**Work order**: Give back exactly the lines of the data below, starting with the line that has "d’impact sur les" and going on through the line that has "perdurer le sentiment qu’il s’est montré tro".

**Transcribed page contents**:

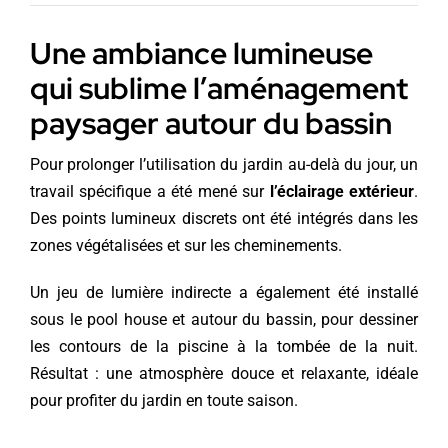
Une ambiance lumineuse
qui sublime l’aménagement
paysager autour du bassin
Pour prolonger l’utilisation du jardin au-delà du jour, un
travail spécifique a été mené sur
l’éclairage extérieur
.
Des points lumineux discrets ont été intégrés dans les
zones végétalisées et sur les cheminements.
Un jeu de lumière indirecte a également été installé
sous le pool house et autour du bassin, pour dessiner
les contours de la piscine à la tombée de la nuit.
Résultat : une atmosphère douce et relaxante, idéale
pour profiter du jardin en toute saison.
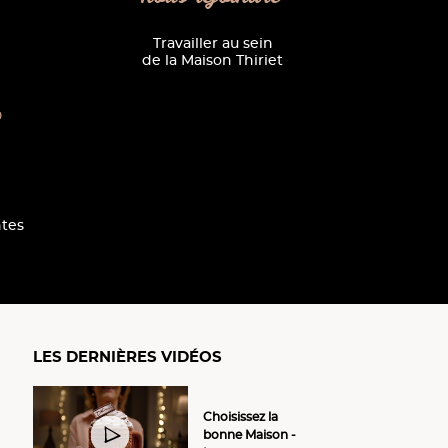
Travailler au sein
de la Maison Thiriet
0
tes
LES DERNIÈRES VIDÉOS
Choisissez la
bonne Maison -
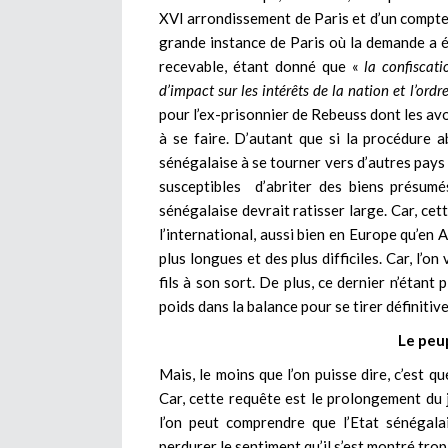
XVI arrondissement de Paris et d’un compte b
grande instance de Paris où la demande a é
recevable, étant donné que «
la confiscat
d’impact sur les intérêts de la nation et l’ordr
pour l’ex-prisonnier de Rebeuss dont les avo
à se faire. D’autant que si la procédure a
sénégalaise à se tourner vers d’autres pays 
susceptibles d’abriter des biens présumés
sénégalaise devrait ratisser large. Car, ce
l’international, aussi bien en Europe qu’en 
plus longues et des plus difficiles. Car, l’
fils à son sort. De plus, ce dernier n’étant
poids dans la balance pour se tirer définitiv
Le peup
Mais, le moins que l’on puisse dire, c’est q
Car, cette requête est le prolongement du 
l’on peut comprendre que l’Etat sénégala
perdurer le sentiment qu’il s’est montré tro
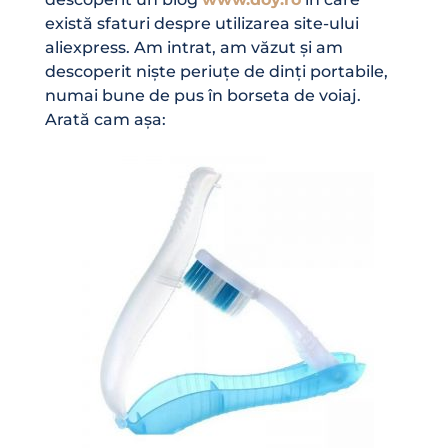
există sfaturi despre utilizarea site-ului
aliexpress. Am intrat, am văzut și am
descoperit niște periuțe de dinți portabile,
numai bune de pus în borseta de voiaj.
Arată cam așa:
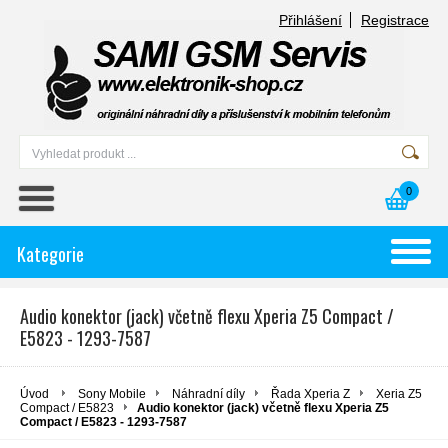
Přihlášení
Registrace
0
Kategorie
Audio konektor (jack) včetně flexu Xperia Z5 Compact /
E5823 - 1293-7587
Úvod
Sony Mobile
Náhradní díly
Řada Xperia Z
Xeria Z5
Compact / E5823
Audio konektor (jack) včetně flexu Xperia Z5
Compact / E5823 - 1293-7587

**Written answer**:
d’impact sur les intérêts de la nation et l’ordr
pour l’ex-prisonnier de Rebeuss dont les avo
à se faire. D’autant que si la procédure a
sénégalaise à se tourner vers d’autres pays 
susceptibles d’abriter des biens présumés
sénégalaise devrait ratisser large. Car, ce
l’international, aussi bien en Europe qu’en 
plus longues et des plus difficiles. Car, l’
fils à son sort. De plus, ce dernier n’étant
poids dans la balance pour se tirer définitiv
Le peup
Mais, le moins que l’on puisse dire, c’est q
Car, cette requête est le prolongement du 
l’on peut comprendre que l’Etat sénégala
perdurer le sentiment qu’il s’est montré tro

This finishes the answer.